In a groundbreaking development, Google DeepMind has harnessed the power of large language models to crack a famous unsolved problem in pure mathematics. Published in the prestigious journal Nature, the researchers’ work showcases the untapped potential of these models to uncover new scientific insights and drive discoveries that were previously unattainable.

The problem in question is the cap set problem, a long-standing puzzle in mathematics that has confounded researchers for decades. The challenge involves finding the largest size of a specific type of set without three elements ever forming a straight line when plotted on a graph. While seemingly niche, the problem holds significant importance and has been described as a “favorite open question” by renowned mathematician Terence Tao.

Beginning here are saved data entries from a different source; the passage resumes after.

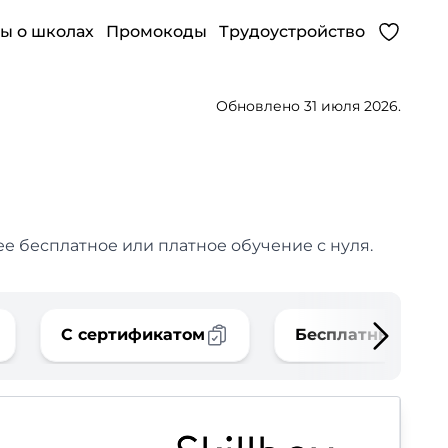
ы о школах
Промокоды
Трудоустройство
Обновлено 31 июля 2026.
е бесплатное или платное обучение с нуля.
С сертификатом
Бесплатные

DeepMind’s achievement lies in the development of FunSearch, a novel tool that combines a large language model called Codey with algorithms that reject incorrect or nonsensical answers and refine the model’s suggestions. By iteratively providing Codey with feedback and allowing it to refine its outputs, FunSearch was able to produce verifiable and valuable new information that did not previously exist – a remarkable feat for a large language model, which has traditionally been associated with generating plausible but factually incorrect outputs.

The implications of this breakthrough extend far beyond the cap set problem itself. FunSearch’s ability to generate code as a “recipe” for solving problems means it can potentially be applied to a wide range of mathematical and computational challenges. In fact, the researchers have already demonstrated its versatility by using it to tackle the bin packing problem, a critical optimization issue in computer science, and obtaining faster solutions than those devised by humans.

This advancement represents a significant step forward in leveraging the power of large language models for scientific discovery. Terence Tao, a renowned mathematician and Fields Medal recipient, has hailed FunSearch as a “promising paradigm” that could pave the way for incorporating these models into research workflows while mitigating their drawbacks.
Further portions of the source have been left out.